I am not sure I got your question. You want to get multiple indexes of elements from an array? If so you can try to create a new array and add indexes there, therefore the first element of smallest array is at the index of first element of indexes array. Something like

public static void main(String[] args) {
    int[] amounts = { 1, 2, 5, 7, 2, 4, 8, 6 };
    int   k = 5;
    int[] smallest = { 1, 2, 2, 4, 5 };
    int[] indexes = new int[k];
    for (int i = 0; i<k; i++) {
        int searchable = smallest[i];
        for (int j = 0; j<amounts.length; j++) {
            if (searchable == amounts[j]) {
                indexes[i] = j;
            }
        }
        }           
    for (int n = 0; n<indexes.length; n++) {
            System.out.println("Number " + smallest[n] + " index is " + indexes[n]);
    }
}

Answer 6

You can do this in pretty close to linear time (technically it's O(nk) but based on your description n is small) for any size of n and k, no need to be fancy.

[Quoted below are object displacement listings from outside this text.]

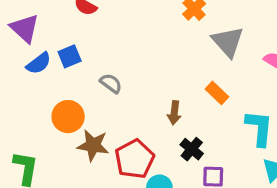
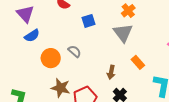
gray triangle: (228, 42) -> (123, 33), moved
blue square: (70, 56) -> (89, 21), moved
orange circle: (68, 117) -> (51, 58), moved

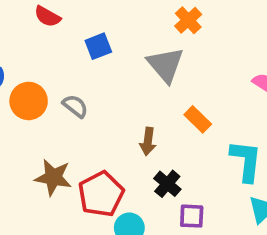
orange cross: (128, 11) -> (188, 20), moved
orange circle: (51, 58) -> (29, 101), moved

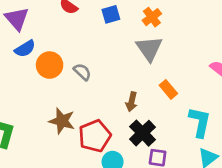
orange cross: (188, 20) -> (152, 17), moved
blue square: (98, 46) -> (111, 14), moved
black cross: (167, 184) -> (143, 133), size x1.4

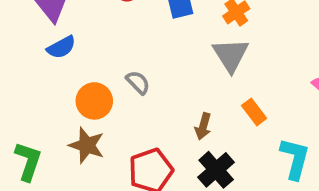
orange circle: (50, 65) -> (94, 101), moved
brown star: (62, 121) -> (87, 145), moved

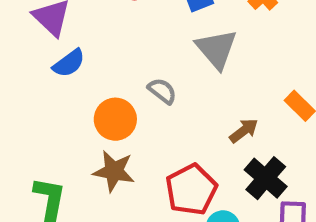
gray triangle: (231, 55) -> (217, 49), moved
brown arrow: (203, 126) -> (244, 131), turned -135

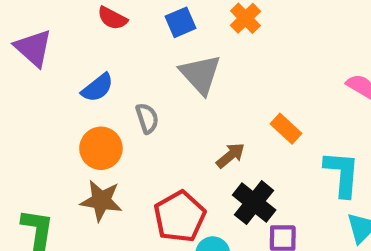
blue semicircle: (69, 63) -> (97, 88), moved
gray semicircle: (162, 91) -> (147, 118), turned 36

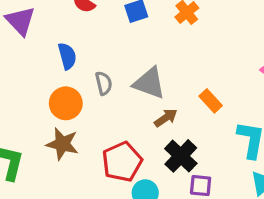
gray triangle: (200, 74) -> (149, 83), moved, turned -33
blue semicircle: (97, 88) -> (67, 56), turned -72

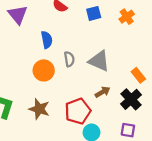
brown arrow: (166, 118) -> (103, 92), moved
brown star: (62, 144) -> (39, 109), moved
black cross: (181, 156) -> (131, 99), moved

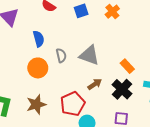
brown star: (39, 109) -> (36, 104), turned -30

If you are dealing with long lists and worried about cache coherency then you can create an object containing two integers for index and value (you could just use a tuple but an object is cleaner). Create an ArrayList of capacity n initially empty. If not worried about jumping around in memory then just an array of n integers each holding the index and initialized to -1 will suffice. Just look up the value from the index each time.

Loop through the elements of k. For each element

• Check if the value is lower than the last value in the list, if not move to next element and no processing is needed at all on this one.
• If the list length is n then delete the last item from the list to make room for the new one.
• Create a new object with the index and value set. (Only needed if using an object)
• Scan through the ArrayList until you find a smaller object or the start of the list
• Insert the new object (or index) at the located point

At the end of a single scan through the main list the ArrayList will contain a sorted list of the smallest n values.